Frame-Level Phoneme-Invariant Speaker Embedding For Text-Independent Speaker Recognition On Extremely Short Utterances
Naohiro Tawara, Atsunori Ogawa, Tomoharu Iwata, Tetsuji Ogawa, Marc Delcroix
-
SPS
IEEE Members: $11.00
Non-members: $15.00Length: 14:08
This paper investigates a phoneme-invariant speaker embedding approach for speaker recognition on extremely short utterances. Intuitively, phonemes are nuisance information for text-independent speaker recognition task since the contents of the speech are usually mismatched between enrolling and testing time.

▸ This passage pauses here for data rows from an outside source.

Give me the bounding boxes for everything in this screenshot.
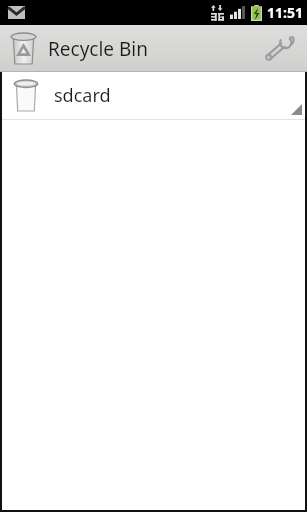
staticText: 11:51: [267, 3, 303, 22]
button[interactable]: Settings: [259, 29, 299, 69]
staticText: Recycle Bin: [48, 36, 149, 62]
button[interactable]: sdcard: [0, 72, 307, 119]
staticText: sdcard: [54, 83, 111, 108]
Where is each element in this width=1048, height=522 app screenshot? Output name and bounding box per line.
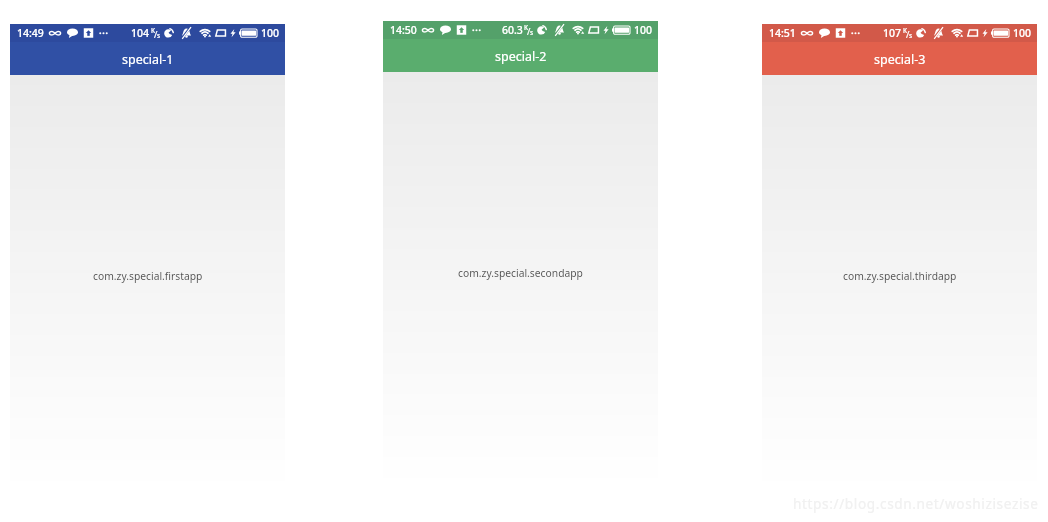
staticText: special-1 [122, 51, 174, 68]
staticText: com.zy.special.thirdapp [843, 269, 957, 283]
staticText: 107 [883, 26, 902, 40]
button[interactable]: special-2 [383, 39, 658, 72]
staticText: special-3 [874, 51, 926, 68]
staticText: / [906, 28, 910, 40]
button[interactable]: special-3 [762, 42, 1037, 75]
staticText: 100 [261, 26, 280, 40]
staticText: / [527, 25, 531, 37]
staticText: 60.3 [502, 23, 523, 37]
staticText: / [154, 28, 158, 40]
staticText: K [524, 23, 529, 32]
staticText: https://blog.csdn.net/woshizisezise [793, 494, 1039, 513]
staticText: com.zy.special.secondapp [458, 266, 583, 280]
staticText: s [157, 31, 161, 40]
staticText: 14:51 [769, 26, 796, 40]
staticText: 100 [634, 23, 653, 37]
staticText: s [530, 28, 534, 37]
staticText: special-2 [495, 48, 547, 65]
staticText: 100 [1013, 26, 1032, 40]
button[interactable]: special-1 [10, 42, 285, 75]
staticText: K [151, 26, 156, 35]
staticText: s [909, 31, 913, 40]
staticText: com.zy.special.firstapp [93, 269, 203, 283]
staticText: K [903, 26, 908, 35]
staticText: 14:50 [390, 23, 417, 37]
staticText: 104 [131, 26, 150, 40]
staticText: 14:49 [17, 26, 44, 40]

However, many studies have shown that incorporating phoneme information is quite effective to improve the performance of the speaker recognition system. One reasonable explanation for this counter-intuitive result is that the pooling mechanism of segment-based speaker embedding can focus on the specific phonemes which contain rich speaker information, and phoneme information may help this. From this insight, we hypothesize that the pooling mechanism and phoneme-aware training are harmful to extract the speaker embeddings from extremely short utterances. To verify this hypothesis, an adversarial framework is introduced to remove phoneme-variability from the frame-wise speaker embeddings. The experimental results on the Librispeech corpus confirm that our frame-wise, phoneme-adversarial approach outperforms the conventional segment-wise, phoneme-aware approach for short utterances of less than about 1.4 seconds.